Dataset entries section start
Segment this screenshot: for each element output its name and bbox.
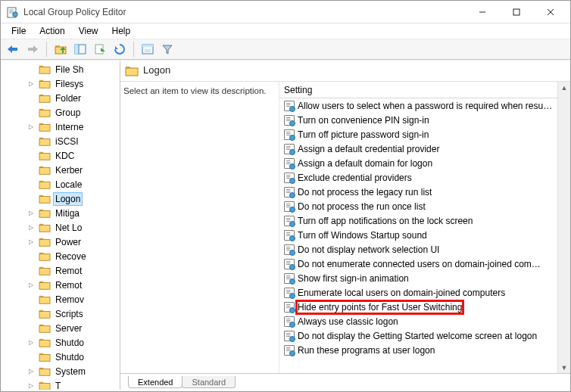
- tree-item[interactable]: ▷iSCSI: [1, 134, 120, 148]
- setting-item[interactable]: Turn on convenience PIN sign-in: [279, 113, 570, 127]
- tree-item[interactable]: ▷Kerber: [1, 163, 120, 177]
- svg-rect-11: [55, 47, 66, 54]
- setting-item[interactable]: Allow users to select when a password is…: [279, 98, 570, 113]
- expand-icon[interactable]: ▷: [27, 223, 36, 232]
- svg-rect-61: [39, 354, 50, 361]
- tab-standard[interactable]: Standard: [182, 376, 236, 388]
- tree-item[interactable]: ▷File Sh: [1, 62, 120, 76]
- expand-icon[interactable]: ▷: [27, 338, 36, 347]
- properties-button[interactable]: [139, 41, 157, 58]
- setting-item[interactable]: Show first sign-in animation: [279, 271, 570, 285]
- setting-column-label: Setting: [284, 85, 312, 95]
- svg-rect-14: [75, 45, 79, 54]
- tree-item[interactable]: ▷KDC: [1, 148, 120, 163]
- setting-item[interactable]: Exclude credential providers: [279, 170, 570, 185]
- minimize-button[interactable]: [465, 1, 499, 23]
- tree-item[interactable]: ▷Locale: [1, 177, 120, 191]
- tree-item[interactable]: ▷Shutdo: [1, 335, 120, 350]
- expand-icon[interactable]: ▷: [27, 209, 36, 218]
- close-button[interactable]: [533, 1, 567, 23]
- app-icon: [7, 6, 19, 18]
- svg-rect-41: [39, 210, 50, 217]
- tree-pane[interactable]: ▷File Sh▷Filesys▷Folder▷Group▷Interne▷iS…: [1, 61, 120, 390]
- expand-icon[interactable]: ▷: [27, 79, 36, 89]
- tree-item-label: Folder: [54, 92, 83, 104]
- policy-icon: [284, 187, 295, 198]
- svg-rect-55: [39, 311, 50, 318]
- expand-icon[interactable]: ▷: [27, 123, 36, 132]
- setting-item[interactable]: Enumerate local users on domain-joined c…: [279, 285, 570, 300]
- menu-view[interactable]: View: [73, 24, 105, 38]
- tree-item[interactable]: ▷Mitiga: [1, 206, 120, 220]
- tree-item-label: Remot: [54, 265, 83, 277]
- tree-item[interactable]: ▷Logon: [1, 191, 120, 206]
- tree-item-label: Mitiga: [54, 207, 81, 219]
- expand-icon[interactable]: ▷: [27, 381, 36, 390]
- back-button[interactable]: [4, 41, 22, 58]
- tree-item[interactable]: ▷T: [1, 378, 120, 390]
- tree-item[interactable]: ▷Interne: [1, 120, 120, 134]
- setting-item[interactable]: Hide entry points for Fast User Switchin…: [279, 300, 570, 314]
- setting-item[interactable]: Turn off picture password sign-in: [279, 127, 570, 142]
- tree-item[interactable]: ▷Server: [1, 321, 120, 335]
- tree-item[interactable]: ▷Folder: [1, 91, 120, 105]
- policy-icon: [284, 216, 295, 226]
- filter-button[interactable]: [158, 41, 176, 58]
- tree-item[interactable]: ▷Filesys: [1, 76, 120, 91]
- setting-item[interactable]: Do not process the legacy run list: [279, 185, 570, 199]
- svg-rect-31: [39, 138, 50, 145]
- folder-icon: [125, 65, 139, 77]
- expand-icon[interactable]: ▷: [27, 238, 36, 247]
- policy-icon: [284, 230, 295, 241]
- maximize-button[interactable]: [499, 1, 533, 23]
- export-list-button[interactable]: [91, 41, 109, 58]
- setting-item[interactable]: Do not enumerate connected users on doma…: [279, 257, 570, 271]
- svg-rect-9: [11, 48, 17, 51]
- setting-item[interactable]: Do not process the run once list: [279, 199, 570, 213]
- tree-item[interactable]: ▷System: [1, 364, 120, 378]
- expand-icon[interactable]: ▷: [27, 281, 36, 290]
- setting-label: Turn off picture password sign-in: [298, 129, 429, 140]
- menubar: File Action View Help: [1, 23, 570, 39]
- show-hide-tree-button[interactable]: [71, 41, 89, 58]
- setting-label: Do not display network selection UI: [298, 244, 439, 255]
- tree-item[interactable]: ▷Remot: [1, 263, 120, 278]
- setting-label: Allow users to select when a password is…: [298, 101, 552, 111]
- tree-item[interactable]: ▷Shutdo: [1, 350, 120, 364]
- setting-item[interactable]: Turn off Windows Startup sound: [279, 228, 570, 242]
- tree-item-label: Filesys: [54, 78, 85, 90]
- scroll-down-button[interactable]: ▼: [559, 362, 570, 373]
- tree-item[interactable]: ▷Net Lo: [1, 220, 120, 235]
- setting-item[interactable]: Always use classic logon: [279, 314, 570, 328]
- setting-item[interactable]: Assign a default domain for logon: [279, 156, 570, 170]
- policy-icon: [284, 244, 295, 255]
- tree-item[interactable]: ▷Power: [1, 235, 120, 249]
- setting-item[interactable]: Do not display network selection UI: [279, 242, 570, 257]
- setting-item[interactable]: Run these programs at user logon: [279, 343, 570, 357]
- tree-item[interactable]: ▷Group: [1, 105, 120, 120]
- toolbar-separator: [46, 42, 47, 57]
- expand-icon[interactable]: ▷: [27, 367, 36, 376]
- tree-item[interactable]: ▷Remov: [1, 292, 120, 306]
- setting-item[interactable]: Turn off app notifications on the lock s…: [279, 213, 570, 228]
- tab-extended[interactable]: Extended: [128, 376, 183, 388]
- setting-item[interactable]: Assign a default credential provider: [279, 142, 570, 156]
- refresh-button[interactable]: [111, 41, 129, 58]
- tree-item[interactable]: ▷Remot: [1, 278, 120, 292]
- tree-item-label: T: [54, 380, 62, 390]
- settings-list-header[interactable]: Setting: [279, 82, 570, 98]
- scroll-up-button[interactable]: ▲: [559, 82, 570, 93]
- up-level-button[interactable]: [51, 41, 70, 58]
- main-pane: Logon Select an item to view its descrip…: [120, 61, 570, 390]
- toolbar-separator-2: [133, 42, 134, 57]
- setting-item[interactable]: Do not display the Getting Started welco…: [279, 328, 570, 343]
- menu-action[interactable]: Action: [33, 24, 70, 38]
- svg-rect-63: [39, 369, 50, 375]
- forward-button[interactable]: [23, 41, 42, 58]
- tree-item[interactable]: ▷Scripts: [1, 306, 120, 321]
- menu-help[interactable]: Help: [106, 24, 137, 38]
- settings-scrollbar[interactable]: ▲ ▼: [557, 82, 570, 373]
- tree-item[interactable]: ▷Recove: [1, 249, 120, 263]
- svg-rect-27: [39, 110, 50, 117]
- menu-file[interactable]: File: [5, 24, 32, 38]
Dataset entries section end
| Task to complete |
Nothing but a number is wanted: report how many lines in the entries above contain the string "expand".

| Solution to the problem |
9